Happily, my hon. Friend the Member for North Swindon helpfully outlined the measures in the Green Paper, which will be key to supporting those who are in the WRAG. That support may not seem relevant to some hon. Members, who understandably have focused purely on liquidity, but we have a duty to do more than provide what can only be limited financial support. We must also provide a way through to the workplace for the many who want to be there.
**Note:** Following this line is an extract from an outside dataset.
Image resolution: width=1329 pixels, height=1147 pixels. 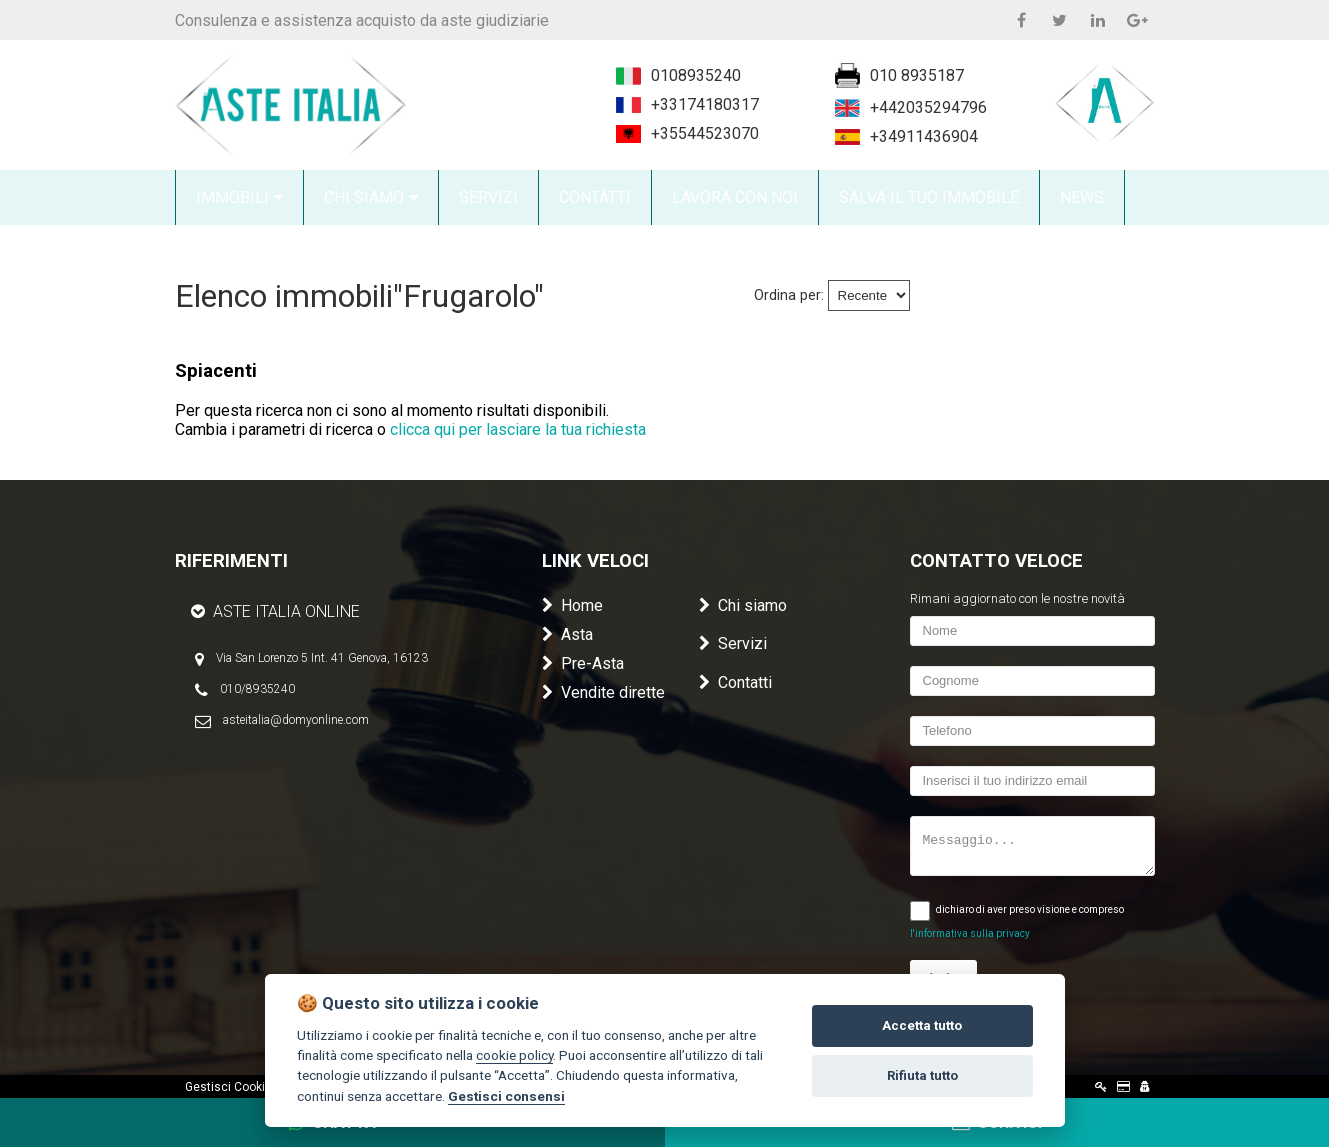 What do you see at coordinates (567, 634) in the screenshot?
I see `Asta` at bounding box center [567, 634].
No Government support can ever compensate for a pay cheque and the financial resilience, health and wellbeing that come with it. That is why, in the last Parliament, we increased the benefits that contribute to the additional costs of disability and care and the elements of ESA that are paid to people with the most severe work-limiting conditions and disabilities.
The changes that we deliver in April will provide more support to those people—something that I hope all will welcome. Alongside that, we will ensure that the focus on personal liquidity, dignity and the ability to focus on one’s health and work ambitions is maintained. We will invest in helping a person out of their situation, rather than helping them endure it. We will support people’s ambitions as well as their basic needs. We will enable them to build their future, as well as helping them in the here and now.
Question put (Standing Order No. 31(2)), That the original words stand part of the Question.